• How to complete this task:
An exact reproduction of the listing is wanted, with the pictures dropped.

• Records for this task:
──────────

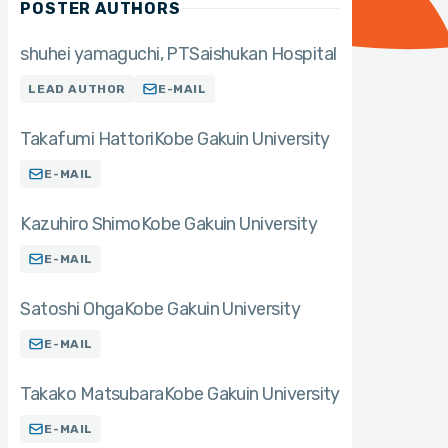
POSTER AUTHORS
shuhei yamaguchi
PT
Saishukan Hospital
LEAD AUTHOR
E-MAIL
Takafumi Hattori
Kobe Gakuin University
E-MAIL
Kazuhiro Shimo
Kobe Gakuin University
E-MAIL
Satoshi Ohga
Kobe Gakuin University
E-MAIL
Takako Matsubara
Kobe Gakuin University
E-MAIL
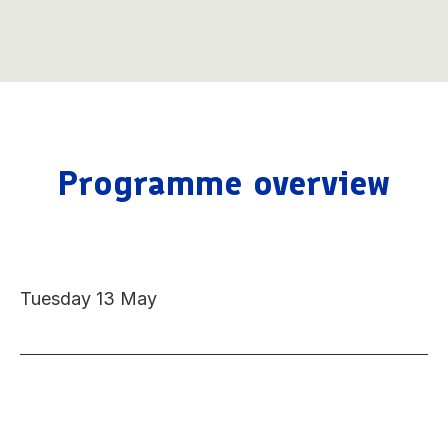
Programme overview
Tuesday 13 May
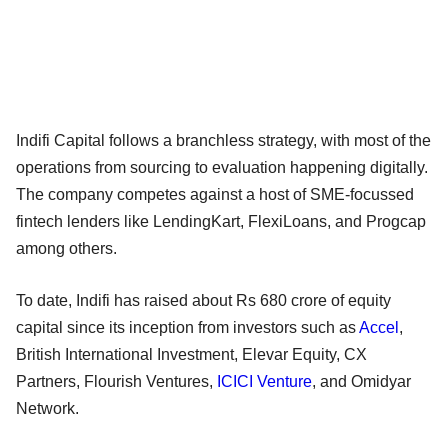
Indifi Capital follows a branchless strategy, with most of the
operations from sourcing to evaluation happening digitally.
The company competes against a host of SME-focussed
fintech lenders like LendingKart, FlexiLoans, and Progcap
among others.
To date, Indifi has raised about Rs 680 crore of equity
capital since its inception from investors such as
Accel
,
British International Investment, Elevar Equity, CX
Partners, Flourish Ventures,
ICICI Venture
, and Omidyar
Network.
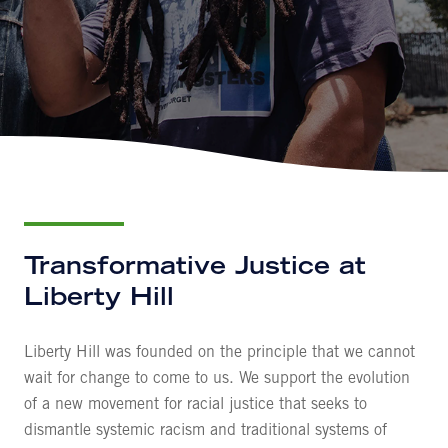
Transformative Justice at
Liberty Hill
Liberty Hill was founded on the principle that we cannot
wait for change to come to us. We support the evolution
of a new movement for racial justice that seeks to
dismantle systemic racism and traditional systems of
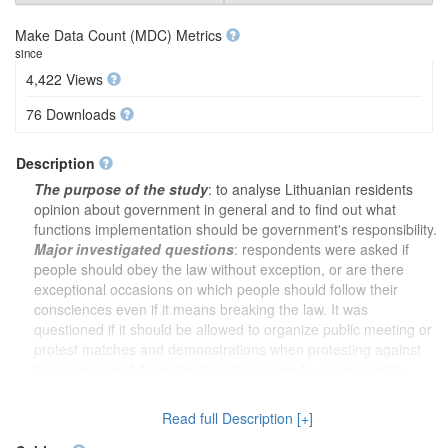
Make Data Count (MDC) Metrics
since
4,422 Views
76 Downloads
Description
The purpose of the study
: to analyse Lithuanian residents
opinion about government in general and to find out what
functions implementation should be government's responsibility.
Major investigated questions
: respondents were asked if
people should obey the law without exception, or are there
exceptional occasions on which people should follow their
consciences even if it means breaking the law. It was
questioned if it should be allowed to organize public meeting or
protest matches and demonstrations when protesting against
the government if people strongly oppose to government's
actions. Respondents attitude towards right to hold public
meeting or publish books to express their views of people who
Read full Description [+]
wants to overthrow the government by revolution was analysed.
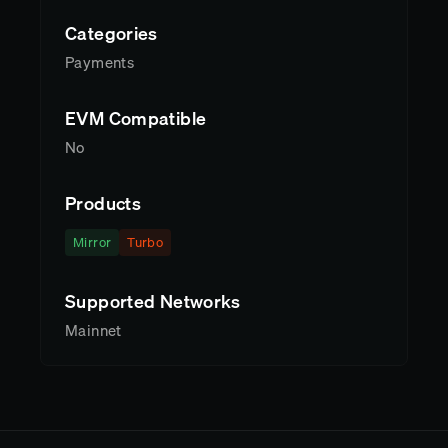
Categories
Payments
EVM Compatible
No
Products
Mirror
Turbo
Supported Networks
Mainnet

──────────

• Expected answer:
POSTER AUTHORS
shuhei yamaguchi
PT
Saishukan Hospital
LEAD AUTHOR
E-MAIL
Takafumi Hattori
Kobe Gakuin University
E-MAIL
Kazuhiro Shimo
Kobe Gakuin University
E-MAIL
Satoshi Ohga
Kobe Gakuin University
E-MAIL
Takako Matsubara
Kobe Gakuin University
E-MAIL
Programme overview
Tuesday 13 May
Indifi Capital follows a branchless strategy, with most of the
operations from sourcing to evaluation happening digitally.
The company competes against a host of SME-focussed
fintech lenders like LendingKart, FlexiLoans, and Progcap
among others.
To date, Indifi has raised about Rs 680 crore of equity
capital since its inception from investors such as
Accel
,
British International Investment, Elevar Equity, CX
Partners, Flourish Ventures,
ICICI Venture
, and Omidyar
Network.
Transformative Justice at
Liberty Hill
Liberty Hill was founded on the principle that we cannot
wait for change to come to us. We support the evolution
of a new movement for racial justice that seeks to
dismantle systemic racism and traditional systems of
Make Data Count (MDC) Metrics
since
4,422 Views
76 Downloads
Description
The purpose of the study
: to analyse Lithuanian residents
opinion about government in general and to find out what
functions implementation should be government's responsibility.
Major investigated questions
: respondents were asked if
people should obey the law without exception, or are there
exceptional occasions on which people should follow their
consciences even if it means breaking the law. It was
questioned if it should be allowed to organize public meeting or
protest matches and demonstrations when protesting against
the government if people strongly oppose to government's
actions. Respondents attitude towards right to hold public
meeting or publish books to express their views of people who
Read full Description [+]
wants to overthrow the government by revolution was analysed.
Categories
Payments
EVM Compatible
No
Products
Mirror
Turbo
Supported Networks
Mainnet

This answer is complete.